(Stored data entries)
Segment Open

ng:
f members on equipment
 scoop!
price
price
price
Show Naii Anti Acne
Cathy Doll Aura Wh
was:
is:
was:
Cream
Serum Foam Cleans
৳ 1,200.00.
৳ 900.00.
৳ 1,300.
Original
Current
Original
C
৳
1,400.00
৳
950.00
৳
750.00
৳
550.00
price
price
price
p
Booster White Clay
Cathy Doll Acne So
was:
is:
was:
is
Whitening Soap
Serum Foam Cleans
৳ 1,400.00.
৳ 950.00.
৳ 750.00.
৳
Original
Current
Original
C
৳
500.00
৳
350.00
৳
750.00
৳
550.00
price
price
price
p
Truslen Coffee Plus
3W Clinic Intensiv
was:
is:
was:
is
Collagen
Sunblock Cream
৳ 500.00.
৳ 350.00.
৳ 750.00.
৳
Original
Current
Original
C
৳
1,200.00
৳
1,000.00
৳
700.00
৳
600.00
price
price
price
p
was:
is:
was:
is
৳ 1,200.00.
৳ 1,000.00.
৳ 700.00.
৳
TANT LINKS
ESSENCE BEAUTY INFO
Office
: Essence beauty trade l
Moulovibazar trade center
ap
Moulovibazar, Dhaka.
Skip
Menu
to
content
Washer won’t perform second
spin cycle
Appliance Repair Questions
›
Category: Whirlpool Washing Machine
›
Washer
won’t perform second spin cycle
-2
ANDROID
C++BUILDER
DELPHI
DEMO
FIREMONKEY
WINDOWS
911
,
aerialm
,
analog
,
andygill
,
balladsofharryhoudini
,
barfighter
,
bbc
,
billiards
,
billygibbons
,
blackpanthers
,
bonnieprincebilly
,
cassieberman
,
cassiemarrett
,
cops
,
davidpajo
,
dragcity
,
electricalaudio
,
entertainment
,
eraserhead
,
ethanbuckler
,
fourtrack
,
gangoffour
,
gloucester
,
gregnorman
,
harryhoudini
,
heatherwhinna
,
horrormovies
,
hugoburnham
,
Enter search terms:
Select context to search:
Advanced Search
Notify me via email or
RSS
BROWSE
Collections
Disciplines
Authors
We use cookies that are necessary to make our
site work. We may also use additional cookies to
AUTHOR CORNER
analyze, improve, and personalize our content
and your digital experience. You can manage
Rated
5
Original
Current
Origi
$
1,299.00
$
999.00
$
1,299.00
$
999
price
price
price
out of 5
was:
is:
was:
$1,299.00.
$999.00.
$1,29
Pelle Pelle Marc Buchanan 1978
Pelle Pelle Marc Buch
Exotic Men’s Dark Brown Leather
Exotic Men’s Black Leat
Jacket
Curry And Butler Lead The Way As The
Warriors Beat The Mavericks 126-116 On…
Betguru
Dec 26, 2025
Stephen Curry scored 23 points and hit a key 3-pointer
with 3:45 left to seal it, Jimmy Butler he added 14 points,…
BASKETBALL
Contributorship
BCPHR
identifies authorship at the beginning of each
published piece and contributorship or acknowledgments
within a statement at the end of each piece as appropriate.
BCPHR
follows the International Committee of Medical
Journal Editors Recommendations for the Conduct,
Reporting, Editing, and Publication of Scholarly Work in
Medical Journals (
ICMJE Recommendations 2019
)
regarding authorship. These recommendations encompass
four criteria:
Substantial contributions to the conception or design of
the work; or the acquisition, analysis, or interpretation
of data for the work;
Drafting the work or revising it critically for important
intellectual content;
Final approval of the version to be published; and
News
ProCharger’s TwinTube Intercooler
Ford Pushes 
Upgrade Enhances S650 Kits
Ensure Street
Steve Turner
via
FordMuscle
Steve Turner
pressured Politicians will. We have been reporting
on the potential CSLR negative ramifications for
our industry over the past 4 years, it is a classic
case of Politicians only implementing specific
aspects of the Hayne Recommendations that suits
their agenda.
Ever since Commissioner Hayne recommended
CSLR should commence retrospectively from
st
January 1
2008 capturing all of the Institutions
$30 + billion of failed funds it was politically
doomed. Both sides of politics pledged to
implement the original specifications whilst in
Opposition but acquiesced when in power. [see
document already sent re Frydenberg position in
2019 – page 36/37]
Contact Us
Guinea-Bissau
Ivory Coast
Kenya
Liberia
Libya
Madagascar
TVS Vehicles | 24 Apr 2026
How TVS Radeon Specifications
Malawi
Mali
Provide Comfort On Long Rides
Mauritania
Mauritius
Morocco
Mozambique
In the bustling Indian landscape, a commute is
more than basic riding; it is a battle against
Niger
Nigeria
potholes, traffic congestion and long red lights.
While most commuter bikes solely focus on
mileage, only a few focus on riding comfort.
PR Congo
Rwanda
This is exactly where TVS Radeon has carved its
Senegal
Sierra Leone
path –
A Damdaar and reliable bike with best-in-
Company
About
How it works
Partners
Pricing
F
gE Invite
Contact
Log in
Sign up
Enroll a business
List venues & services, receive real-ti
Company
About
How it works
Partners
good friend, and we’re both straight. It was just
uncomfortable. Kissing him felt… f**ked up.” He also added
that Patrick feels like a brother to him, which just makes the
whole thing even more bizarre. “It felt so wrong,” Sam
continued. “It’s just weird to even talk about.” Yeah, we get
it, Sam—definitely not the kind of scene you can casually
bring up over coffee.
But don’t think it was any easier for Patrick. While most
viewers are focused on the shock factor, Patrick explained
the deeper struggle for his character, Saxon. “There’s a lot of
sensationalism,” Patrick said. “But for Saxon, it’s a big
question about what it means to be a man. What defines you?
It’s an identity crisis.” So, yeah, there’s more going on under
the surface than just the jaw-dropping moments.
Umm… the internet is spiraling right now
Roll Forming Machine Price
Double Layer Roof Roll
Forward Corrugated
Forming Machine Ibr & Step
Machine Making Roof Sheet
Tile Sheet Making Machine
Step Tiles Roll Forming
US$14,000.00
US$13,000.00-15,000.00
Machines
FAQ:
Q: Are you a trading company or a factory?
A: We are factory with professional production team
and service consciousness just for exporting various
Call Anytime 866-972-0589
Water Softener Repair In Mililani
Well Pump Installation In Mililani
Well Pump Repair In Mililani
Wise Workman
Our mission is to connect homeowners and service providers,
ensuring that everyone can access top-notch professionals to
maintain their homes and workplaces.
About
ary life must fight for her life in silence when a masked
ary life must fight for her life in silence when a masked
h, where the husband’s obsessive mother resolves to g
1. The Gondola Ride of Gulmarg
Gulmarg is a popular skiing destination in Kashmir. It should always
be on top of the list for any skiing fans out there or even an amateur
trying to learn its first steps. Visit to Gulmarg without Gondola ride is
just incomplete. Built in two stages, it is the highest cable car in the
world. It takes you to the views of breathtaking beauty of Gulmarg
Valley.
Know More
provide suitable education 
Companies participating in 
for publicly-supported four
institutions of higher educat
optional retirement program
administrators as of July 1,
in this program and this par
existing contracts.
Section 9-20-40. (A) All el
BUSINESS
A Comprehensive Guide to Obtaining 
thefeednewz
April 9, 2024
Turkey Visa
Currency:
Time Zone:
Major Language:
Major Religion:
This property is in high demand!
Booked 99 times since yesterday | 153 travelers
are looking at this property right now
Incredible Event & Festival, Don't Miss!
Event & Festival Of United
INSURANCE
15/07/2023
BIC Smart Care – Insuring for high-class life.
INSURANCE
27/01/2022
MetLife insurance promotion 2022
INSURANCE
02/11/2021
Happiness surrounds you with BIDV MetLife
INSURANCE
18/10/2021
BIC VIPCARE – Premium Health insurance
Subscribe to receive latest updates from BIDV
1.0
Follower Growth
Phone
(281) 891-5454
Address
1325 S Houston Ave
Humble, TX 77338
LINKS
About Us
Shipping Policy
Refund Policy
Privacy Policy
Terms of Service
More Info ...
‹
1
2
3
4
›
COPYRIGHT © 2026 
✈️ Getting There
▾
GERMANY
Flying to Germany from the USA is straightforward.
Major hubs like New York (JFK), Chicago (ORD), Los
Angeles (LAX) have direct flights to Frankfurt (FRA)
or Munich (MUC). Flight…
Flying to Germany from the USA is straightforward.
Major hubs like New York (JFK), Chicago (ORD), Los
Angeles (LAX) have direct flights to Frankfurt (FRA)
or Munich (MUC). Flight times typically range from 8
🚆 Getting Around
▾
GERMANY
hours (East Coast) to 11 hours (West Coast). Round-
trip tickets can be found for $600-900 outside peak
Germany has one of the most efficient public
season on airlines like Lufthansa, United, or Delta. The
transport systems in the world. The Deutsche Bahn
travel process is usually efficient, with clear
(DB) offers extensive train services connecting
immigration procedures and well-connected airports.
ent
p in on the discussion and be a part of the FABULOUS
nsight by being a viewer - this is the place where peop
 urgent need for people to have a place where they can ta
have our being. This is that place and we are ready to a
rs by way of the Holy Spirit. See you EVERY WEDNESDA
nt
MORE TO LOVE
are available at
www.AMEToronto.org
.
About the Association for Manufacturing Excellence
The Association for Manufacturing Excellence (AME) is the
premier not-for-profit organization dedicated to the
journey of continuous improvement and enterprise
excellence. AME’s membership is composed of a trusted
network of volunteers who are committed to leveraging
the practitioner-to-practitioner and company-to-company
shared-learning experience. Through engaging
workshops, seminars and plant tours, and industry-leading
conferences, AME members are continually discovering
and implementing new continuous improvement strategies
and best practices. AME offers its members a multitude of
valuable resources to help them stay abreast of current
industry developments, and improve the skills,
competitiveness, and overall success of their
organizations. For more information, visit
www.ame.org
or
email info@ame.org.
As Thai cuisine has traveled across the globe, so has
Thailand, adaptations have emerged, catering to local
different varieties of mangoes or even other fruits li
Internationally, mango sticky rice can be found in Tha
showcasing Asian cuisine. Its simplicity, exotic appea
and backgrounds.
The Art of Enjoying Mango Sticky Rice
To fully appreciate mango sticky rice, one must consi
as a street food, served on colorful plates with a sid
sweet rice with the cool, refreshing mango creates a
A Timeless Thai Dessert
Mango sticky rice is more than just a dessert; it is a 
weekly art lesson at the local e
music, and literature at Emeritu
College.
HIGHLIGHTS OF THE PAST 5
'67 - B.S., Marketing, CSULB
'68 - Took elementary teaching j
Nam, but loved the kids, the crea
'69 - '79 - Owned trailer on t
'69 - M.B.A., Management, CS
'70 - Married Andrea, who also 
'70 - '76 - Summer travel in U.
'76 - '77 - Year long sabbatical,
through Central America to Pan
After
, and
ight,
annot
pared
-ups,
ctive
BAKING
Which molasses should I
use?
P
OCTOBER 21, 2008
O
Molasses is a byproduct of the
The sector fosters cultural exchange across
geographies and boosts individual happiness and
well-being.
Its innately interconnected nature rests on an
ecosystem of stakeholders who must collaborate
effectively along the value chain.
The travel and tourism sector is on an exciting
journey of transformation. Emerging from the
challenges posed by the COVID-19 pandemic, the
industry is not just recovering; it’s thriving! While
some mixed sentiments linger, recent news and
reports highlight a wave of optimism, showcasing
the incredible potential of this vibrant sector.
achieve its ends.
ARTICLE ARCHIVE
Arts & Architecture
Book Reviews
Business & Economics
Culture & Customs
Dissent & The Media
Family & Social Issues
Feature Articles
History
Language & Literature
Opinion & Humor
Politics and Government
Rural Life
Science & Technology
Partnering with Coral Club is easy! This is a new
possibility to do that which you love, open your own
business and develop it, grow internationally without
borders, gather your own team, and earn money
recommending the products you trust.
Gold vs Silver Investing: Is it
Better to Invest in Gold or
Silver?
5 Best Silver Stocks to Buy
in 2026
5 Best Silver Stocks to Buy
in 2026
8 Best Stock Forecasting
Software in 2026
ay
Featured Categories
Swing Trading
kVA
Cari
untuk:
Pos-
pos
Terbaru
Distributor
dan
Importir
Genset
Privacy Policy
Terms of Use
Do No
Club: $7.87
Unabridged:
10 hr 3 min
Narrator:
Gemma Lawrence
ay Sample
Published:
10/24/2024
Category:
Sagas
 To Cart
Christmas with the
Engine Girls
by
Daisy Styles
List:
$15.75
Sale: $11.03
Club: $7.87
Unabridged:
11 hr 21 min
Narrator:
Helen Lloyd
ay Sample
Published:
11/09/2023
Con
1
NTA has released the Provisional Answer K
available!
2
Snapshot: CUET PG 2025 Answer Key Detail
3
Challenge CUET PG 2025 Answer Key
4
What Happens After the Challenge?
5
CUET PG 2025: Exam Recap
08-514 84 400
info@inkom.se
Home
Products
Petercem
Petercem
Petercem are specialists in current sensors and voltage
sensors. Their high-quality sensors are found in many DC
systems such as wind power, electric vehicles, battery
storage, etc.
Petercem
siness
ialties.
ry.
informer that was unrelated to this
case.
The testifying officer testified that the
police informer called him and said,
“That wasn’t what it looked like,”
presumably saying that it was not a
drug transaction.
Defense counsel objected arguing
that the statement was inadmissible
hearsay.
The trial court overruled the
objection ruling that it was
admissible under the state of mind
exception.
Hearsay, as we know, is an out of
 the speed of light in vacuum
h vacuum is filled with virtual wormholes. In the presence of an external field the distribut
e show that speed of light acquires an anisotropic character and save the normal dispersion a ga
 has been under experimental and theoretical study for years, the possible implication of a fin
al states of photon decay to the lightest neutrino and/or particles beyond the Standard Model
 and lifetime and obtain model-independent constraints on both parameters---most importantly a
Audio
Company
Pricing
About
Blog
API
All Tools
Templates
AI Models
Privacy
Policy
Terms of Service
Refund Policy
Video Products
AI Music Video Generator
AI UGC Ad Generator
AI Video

Segment Closed

Copy the lines above exactly. Start with the line containing "Partnering with Coral", end with the line containing "Featured Categories", and include both.

## EXERCISE OUTPUT
Partnering with Coral Club is easy! This is a new
possibility to do that which you love, open your own
business and develop it, grow internationally without
borders, gather your own team, and earn money
recommending the products you trust.
Gold vs Silver Investing: Is it
Better to Invest in Gold or
Silver?
5 Best Silver Stocks to Buy
in 2026
5 Best Silver Stocks to Buy
in 2026
8 Best Stock Forecasting
Software in 2026
ay
Featured Categories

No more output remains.